My sophomore year of college, I found myself obsessed with geologic inquiry: I reveled in its precision, its dedication to the act of witness in spite of incomplete evidence. Every geologic inference must be based in observation, every perception cataloged. Geology’s scientific method is distinct from the other sciences in which hypotheses are typically tested through experimentation. It’s more like history or archaeology: a process of searching through what artifacts remain, inferring a broader terrestrial meaning.

When geologists examine an outcrop, they know that the visible rock units are not necessarily presented in the order in which they formed. Units might have been pinched out or folded—they might have faulted straight through. They might have metamorphosed from their original composition into something new—some may have weathered away. Yet these fragments are evidence toward the larger story of a place.

In every part of every living thing
is stuff that once was rock

In blood the minerals
of the rock

Lorine Niedecker’s poem “Lake Superior” cracks open the human history of its eponymous source. Its thirteen fragments splice together geologic details, explorers’ diaries, and firsthand observations to trace white settlers’ incursions into “America’s / Northwest.” She treats research and perception like a geologist treats a rock, as a concrete observation around which a narrative coheres.
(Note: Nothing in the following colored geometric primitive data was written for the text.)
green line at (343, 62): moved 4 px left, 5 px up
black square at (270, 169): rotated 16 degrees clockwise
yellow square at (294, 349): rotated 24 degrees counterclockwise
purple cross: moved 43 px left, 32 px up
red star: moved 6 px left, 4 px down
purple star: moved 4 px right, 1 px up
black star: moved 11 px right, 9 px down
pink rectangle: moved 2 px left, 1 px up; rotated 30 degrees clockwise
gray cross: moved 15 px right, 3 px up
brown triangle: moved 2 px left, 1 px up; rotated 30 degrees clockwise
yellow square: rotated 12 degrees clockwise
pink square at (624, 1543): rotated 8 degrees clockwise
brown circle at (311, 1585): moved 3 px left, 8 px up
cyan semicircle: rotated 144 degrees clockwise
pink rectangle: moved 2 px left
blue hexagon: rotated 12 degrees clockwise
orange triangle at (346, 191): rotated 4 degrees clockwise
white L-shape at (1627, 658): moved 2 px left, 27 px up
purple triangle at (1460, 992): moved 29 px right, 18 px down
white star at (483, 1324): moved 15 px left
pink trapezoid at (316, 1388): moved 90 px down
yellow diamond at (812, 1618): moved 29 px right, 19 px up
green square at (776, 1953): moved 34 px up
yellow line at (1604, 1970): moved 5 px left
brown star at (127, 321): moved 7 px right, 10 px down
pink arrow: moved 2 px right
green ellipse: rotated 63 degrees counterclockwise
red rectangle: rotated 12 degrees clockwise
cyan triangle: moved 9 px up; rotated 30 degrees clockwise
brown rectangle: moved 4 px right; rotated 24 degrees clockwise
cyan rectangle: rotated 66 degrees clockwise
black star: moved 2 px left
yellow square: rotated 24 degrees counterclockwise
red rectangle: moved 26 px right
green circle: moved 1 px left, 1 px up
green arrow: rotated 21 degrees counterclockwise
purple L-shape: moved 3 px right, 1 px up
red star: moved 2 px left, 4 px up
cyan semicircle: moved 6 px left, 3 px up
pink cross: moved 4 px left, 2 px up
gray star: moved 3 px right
It’s rare to find a complete, preserved account of the earth from any given period in time. Erosion erases the record. You have to piece together the evidence from whatever artifacts remain. While “Lake Superior” was originally published in 1968 in England, Niedecker’s work captured a new interest from feminist scholars in the early 2000s. In 2013, Wave Books published Lake Superior: Lorine Niedecker’s Poem and Journal Along with Other Sources, Documents, and Readings. This slim, resplendent volume traces the poem’s origins in a form akin to the poem’s own nonsequential chronicle of the lake.

The book begins with a clean, airy printing of “Lake Superior.” Within the texts that follow, Wave intersperses facsimiles of Niedecker’s typescripts, ending the book with her handwritten geology notes. Each facsimile is visually arresting; the dark background of the approximated typing paper is inlaid into Lake Superior’s stark white page, linking this volume’s pages with the physical act of writing and the world which Niedecker so acutely observed.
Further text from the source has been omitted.